Ye Fang, Tong Wu, Valentin Deschaintre, Duygu Ceylan, Iliyan Georgiev, Chun-Hao Paul Huang, Yiwei Hu, Xuelin Chen, Tuanfeng Yang Wang

2025-12-15

V-RGBX: Video Editing with Accurate Controls over Intrinsic Properties

Summary

This paper introduces a new system called V-RGBX that can create and edit videos in a more realistic and controllable way by focusing on the underlying properties of the scene, like color, texture, and lighting.

What's the problem?

Current video generation models are good at making videos *look* real, but they don't really 'understand' what's happening in the scene. They treat everything as just pixels, making it hard to edit videos in a way that respects how light and materials actually work. There wasn't a way to both create videos from these underlying properties and then easily change those properties to edit the video.

What's the solution?

V-RGBX tackles this by first figuring out the intrinsic properties of a video – things like how reflective a surface is or its basic color – through a process called 'inverse rendering'. Then, it uses these properties to build the video.
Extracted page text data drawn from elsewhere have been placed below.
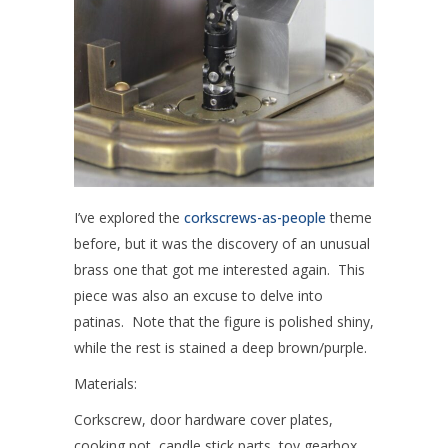
I’ve explored the
corkscrews-as-people
theme
before, but it was the discovery of an unusual
brass one that got me interested again. This
piece was also an excuse to delve into
patinas. Note that the figure is polished shiny,
while the rest is stained a deep brown/purple.
Materials:
Corkscrew, door hardware cover plates,
cooking pot, candle stick parts, toy gearbox,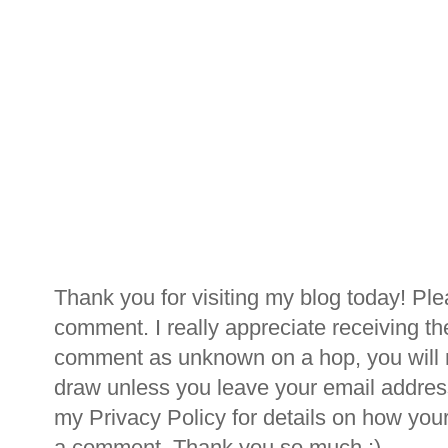
Thank you for visiting my blog today! Ple
comment. I really appreciate receiving th
comment as unknown on a hop, you will n
draw unless you leave your email addre
my Privacy Policy for details on how you
a comment. Thank you so much :)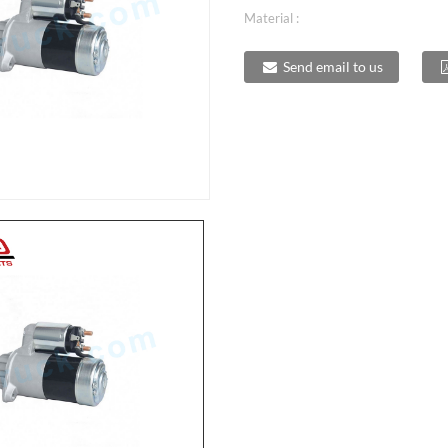
Material :
Send email to us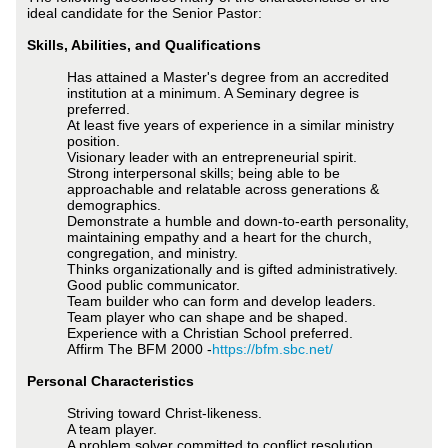
ideal candidate for the Senior Pastor:
Skills, Abilities, and Qualifications
Has attained a Master's degree from an accredited
institution at a minimum. A Seminary degree is
preferred.
At least five years of experience in a similar ministry
position.
Visionary leader with an entrepreneurial spirit.
Strong interpersonal skills; being able to be
approachable and relatable across generations &
demographics.
Demonstrate a humble and down-to-earth personality,
maintaining empathy and a heart for the church,
congregation, and ministry.
Thinks organizationally and is gifted administratively.
Good public communicator.
Team builder who can form and develop leaders.
Team player who can shape and be shaped.
Experience with a Christian School preferred.
Affirm The BFM 2000 -
https://bfm.sbc.net/
Personal Characteristics
Striving toward Christ-likeness.
A team player.
A problem solver committed to conflict resolution.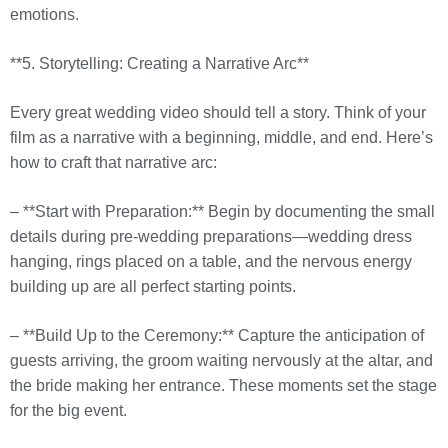
emotions.
**5. Storytelling: Creating a Narrative Arc**
Every great wedding video should tell a story. Think of your
film as a narrative with a beginning, middle, and end. Here’s
how to craft that narrative arc:
– **Start with Preparation:** Begin by documenting the small
details during pre-wedding preparations—wedding dress
hanging, rings placed on a table, and the nervous energy
building up are all perfect starting points.
– **Build Up to the Ceremony:** Capture the anticipation of
guests arriving, the groom waiting nervously at the altar, and
the bride making her entrance. These moments set the stage
for the big event.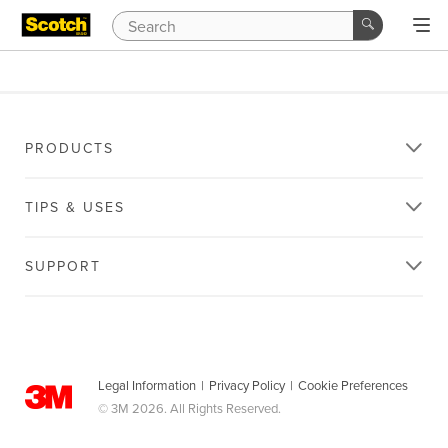
PRODUCTS
TIPS & USES
SUPPORT
Legal Information
|
Privacy Policy
|
Cookie Preferences
© 3M 2026. All Rights Reserved.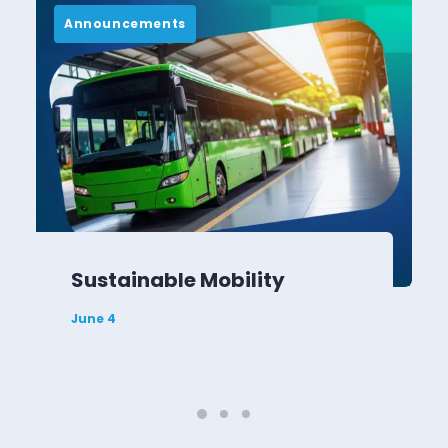
Announcements
Sustainable Mobility
June 4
The key is that users can select specific moments (keyframes) and change these properties at those points, and V-RGBX intelligently fills in the gaps to make the changes look natural throughout the entire video. It uses a special 'interleaved conditioning mechanism' to make sure edits are physically realistic.

Why it matters?

This is important because it allows for much more precise and realistic video editing. Instead of just changing colors or adding effects, you can change the actual *material* of an object or the *lighting* in a scene, and the video will update accordingly. This has potential for applications like easily changing the appearance of objects in a video or completely relighting a scene to create a different mood, and it does this better than previous methods.

Abstract

Large-scale video generation models have shown remarkable potential in modeling photorealistic appearance and lighting interactions in real-world scenes. However, a closed-loop framework that jointly understands intrinsic scene properties (e.g., albedo, normal, material, and irradiance), leverages them for video synthesis, and supports editable intrinsic representations remains unexplored. We present V-RGBX, the first end-to-end framework for intrinsic-aware video editing. V-RGBX unifies three key capabilities: (1) video inverse rendering into intrinsic channels, (2) photorealistic video synthesis from these intrinsic representations, and (3) keyframe-based video editing conditioned on intrinsic channels. At the core of V-RGBX is an interleaved conditioning mechanism that enables intuitive, physically grounded video editing through user-selected keyframes, supporting flexible manipulation of any intrinsic modality. Extensive qualitative and quantitative results show that V-RGBX produces temporally consistent, photorealistic videos while propagating keyframe edits across sequences in a physically plausible manner. We demonstrate its effectiveness in diverse applications, including object appearance editing and scene-level relighting, surpassing the performance of prior methods.